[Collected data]
——————
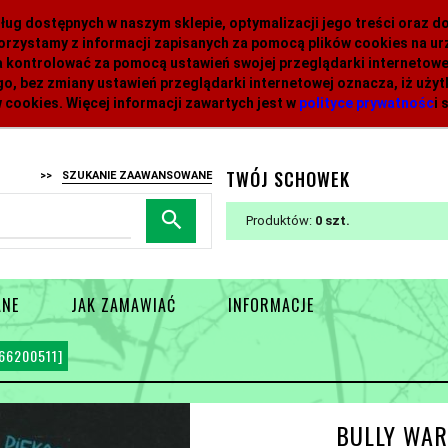
 usług dostępnych w naszym sklepie, optymalizacji jego treści oraz 
orzystamy z informacji zapisanych za pomocą plików cookies na 
 kontrolować za pomocą ustawień swojej przeglądarki internetowej
o, bez zmiany ustawień przeglądarki internetowej oznacza, iż uży
 cookies. Więcej informacji zawartych jest w
polityce prywatnośc
i
s
TWÓJ SCHOWEK
>>
SZUKANIE ZAAWANSOWANE
Produktów:
0
ANE
JAK ZAMAWIAĆ
INFORMACJE
66200511]
BULLY WAR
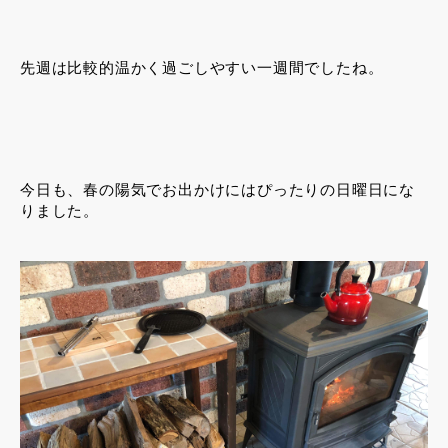
先週は比較的温かく過ごしやすい一週間でしたね。
今日も、春の陽気でお出かけにはぴったりの日曜日にな
りました。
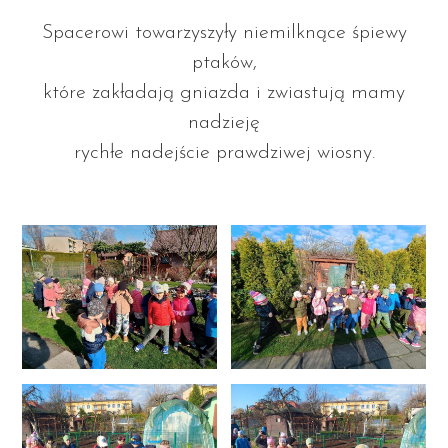
Spacerowi towarzyszyły niemilknące śpiewy
ptaków,
które zakładają gniazda i zwiastują mamy
nadzieję
rychłe nadejście prawdziwej wiosny.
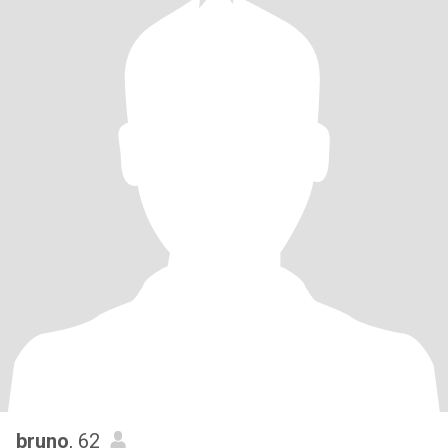
bruno
, 62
——————
▶ [Exercise description] Each line above with the word "pomocą" needs to be copied.

▶ [Response area]
orzystamy z informacji zapisanych za pomocą plików cookies na 
 kontrolować za pomocą ustawień swojej przeglądarki internetowej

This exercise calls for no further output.